Climate change, specifically temperature, appears to be causing the meltdown. The researchers have ruled out a change in precipitation, which does not seem to have changed significantly across the region, as the trigger, stating that an overall temperature rise of 0.7 degrees Celsius is the more likely cause.

The Andes contain 99 percent of the world’s tropical glaciers, and life in the area has adapted to the water they provide. As a result, the melting glaciers threaten Andean communities, agriculture, hydro-electric power generation and ecosystems.

The first impact is increased flooding, already experienced in Peru. The permanent loss of the glacial ice will also impact the water supply of millions, which depends to a large extent on seasonal melting.

For example, the Antisiana glacier in Ecuador, which supplies Quito with water, has shrunk by a third in the last few decades. It is predicted that Ecuador, which has 4 percent of the Andean glaciers, will have lost them all within the next century if current trends continue.

Other landmark glaciers have already gone.
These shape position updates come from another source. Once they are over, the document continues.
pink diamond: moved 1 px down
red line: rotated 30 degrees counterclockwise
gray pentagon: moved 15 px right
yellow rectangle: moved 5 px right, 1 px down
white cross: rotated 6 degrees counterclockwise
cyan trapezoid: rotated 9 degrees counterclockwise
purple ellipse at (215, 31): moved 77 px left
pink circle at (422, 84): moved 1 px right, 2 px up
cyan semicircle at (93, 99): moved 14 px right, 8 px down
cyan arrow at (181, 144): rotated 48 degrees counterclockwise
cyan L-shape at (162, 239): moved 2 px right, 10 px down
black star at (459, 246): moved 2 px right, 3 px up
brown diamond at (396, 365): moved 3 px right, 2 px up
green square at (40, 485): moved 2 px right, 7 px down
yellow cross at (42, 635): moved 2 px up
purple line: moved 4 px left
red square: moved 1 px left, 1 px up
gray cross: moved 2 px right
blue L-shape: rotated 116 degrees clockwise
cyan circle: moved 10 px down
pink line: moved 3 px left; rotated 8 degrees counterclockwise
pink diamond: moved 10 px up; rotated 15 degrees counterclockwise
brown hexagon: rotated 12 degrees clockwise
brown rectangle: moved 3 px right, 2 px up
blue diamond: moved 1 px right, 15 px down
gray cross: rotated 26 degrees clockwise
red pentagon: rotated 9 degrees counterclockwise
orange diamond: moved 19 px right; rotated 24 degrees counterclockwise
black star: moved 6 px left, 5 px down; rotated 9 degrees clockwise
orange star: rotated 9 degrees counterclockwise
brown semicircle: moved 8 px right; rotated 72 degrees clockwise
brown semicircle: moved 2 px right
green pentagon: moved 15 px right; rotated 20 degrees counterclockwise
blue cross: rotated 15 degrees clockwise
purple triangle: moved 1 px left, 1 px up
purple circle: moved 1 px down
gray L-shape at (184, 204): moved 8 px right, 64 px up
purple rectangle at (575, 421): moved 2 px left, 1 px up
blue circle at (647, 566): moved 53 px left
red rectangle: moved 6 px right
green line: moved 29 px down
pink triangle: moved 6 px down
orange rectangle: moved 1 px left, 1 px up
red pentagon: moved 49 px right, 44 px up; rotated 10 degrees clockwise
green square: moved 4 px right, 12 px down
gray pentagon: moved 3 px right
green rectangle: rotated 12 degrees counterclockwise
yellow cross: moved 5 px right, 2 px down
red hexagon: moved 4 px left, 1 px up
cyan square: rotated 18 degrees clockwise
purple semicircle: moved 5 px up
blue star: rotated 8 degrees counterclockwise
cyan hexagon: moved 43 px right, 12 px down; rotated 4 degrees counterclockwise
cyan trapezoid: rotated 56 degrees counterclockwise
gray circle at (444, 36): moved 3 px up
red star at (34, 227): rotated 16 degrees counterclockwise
The Chacaltya in Bolivia, which once was a center for international skiing competitions, melted completely in 2009.

The ecosystems affected include those above and below the snowline and also those that rely on rivers fed by the glaciers, such as the rainforests and wetlands of lower altitudes.

There appears to be little chance of stopping the melt, but monitoring via weather stations on the glaciers might help governments to plan ahead, industries to develop contingency plans and communities to cope with the impact.